(Entries taken from a collection)
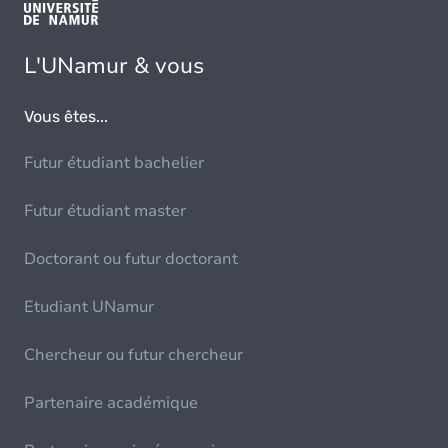
L'UNamur & vous
Vous êtes...
Futur étudiant bachelier
Futur étudiant master
Doctorant ou futur doctorant
Etudiant UNamur
Chercheur ou futur chercheur
Partenaire académique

§ Exercise goal
A word-for-word copy of every entry, with the pictures left out, is the required answer.

§ Answer space
L'UNamur & vous
Vous êtes...
Futur étudiant bachelier
Futur étudiant master
Doctorant ou futur doctorant
Etudiant UNamur
Chercheur ou futur chercheur
Partenaire académique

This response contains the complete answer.